Yes, in many areas there are great dialogues taking place around this issue. We have seen the Biden Administration unveil a record number of Executive Actions to end gun violence that are meaningful, and that has shifted the role of enforcement agencies to focusing more on suppliers of guns and preventing the problem of gun violence before it starts. But to make a difference, more lawmakers must focus on gun violence for what it is: a public health epidemic that requires strong, effective policy like the Brady law, better enforcement of that policy, and a laser focus on the demands of responsible gun ownership.

Far too many lawmakers are beholden to the NRA – they are doing their bidding and potentially delivering that reality to America. They need to step back and understand that our very lives are at stake and that the majority of Americans – their constituents – do not want to live in a country where anyone can carry a gun anywhere for any reason. This is not about whether you are Republican or Democrat, from a Red or Blue State, a man or a woman – it is about living in a world where we can go about our daily lives without an omnipresent fear of being shot.

How critical are metrics to track the impact of Brady’s work?

Metrics are absolutely critical. Brady is a data driven organization that recognizes that to end gun violence in America means being focused on facts. And, those facts are clear. We lose more than 40,000 Americans to gun violence and over 80,000 are injured each year. But gun violence is a multifacted issue: what drives homicides is different than suicide by gun and that is again different from unintentional injury of kids in the home, and domestic violence. Each of these types of violence is linked by a gun, but how you solve these different problems will take different combinations of policy, enforcement of law, and education. Brady focuses on the data, tracks rates of gun violence across all states and the nation and advances programs with the greatest potential to tackle gun violence in a way that drastically reduces the rate of gun death and injury in this country. We view ourselves as the legacy leader of the gun violence prevention movement in this country and take that role very seriously. We invest in differentiated solutions that tackle gun violence at its source and shift the burden of solving this problem from the victims and their families to the source.

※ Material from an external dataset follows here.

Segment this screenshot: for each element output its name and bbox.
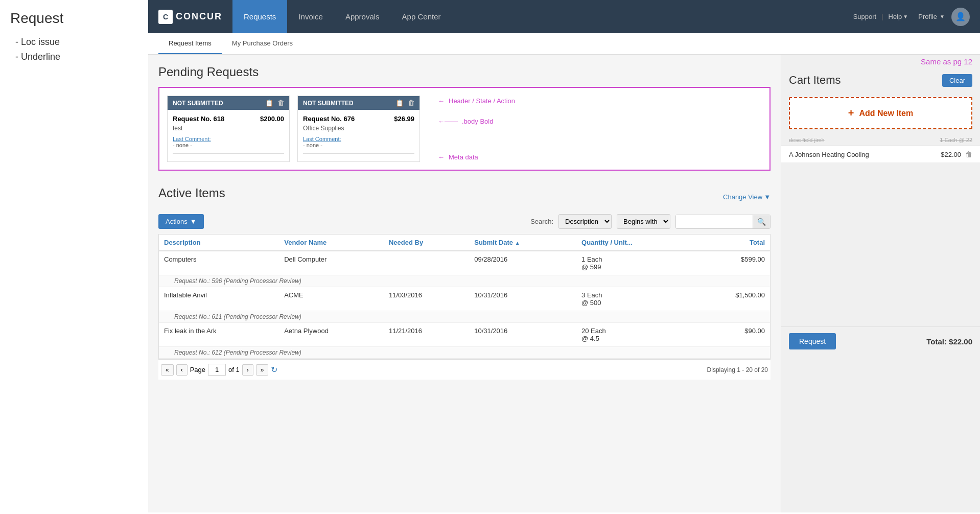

When you are addressing an issue such as gun violence prevention that is a long-term challenge, how do you measure success for Brady’s efforts?

We focus on all of the drivers of gun violence in America and measure our programmatic reach, our legislative accomplishments, and our legal case wins. We know, for example, that since the Brady law was enacted it has stopped more than three million sales of guns to individuals who are prohibited purchasers. We know that this law has contributed to the reduction of what otherwise would be violent acts and helped to save countless Americans. In all that we do, we focus on similar metrics and measures to determine our impact on behavior, on societal norms, and ultimately on lives saved from preventable gun violence.

Did you always know that you were attracted to this type of work and that this is how you wanted to focus your career?

I grew up in a household with a mother who volunteered on political campaigns and a father who spent his career fighting for fair housing and non-discriminatory housing policies as a senior federal employee. I have always been inspired by the need to make the world more fair, more just, and one that lives up to an ideal that I think is essential: that we are all equal and should have the opportunity to live in an environment that allows us to reach our potential. Gun violence robs far too many Americans of the right to reach their potential. It wreaks havoc on our social fabric, furthering gross and disturbing inequities and creating a moral failure as a nation that must be addressed if we are to consider ourselves a just, fair, decent society. Given my feelings on this issue, my family background, and the world I want to leave my daughters, I can think of no more worthy focus of my time than leading this incredible organization with a legacy of achievement that Jim and Sarah, thousands of volunteers, and victims and survivors of gun violence, left for us all. It is now our job to advance that work and create the safer America we all deserve.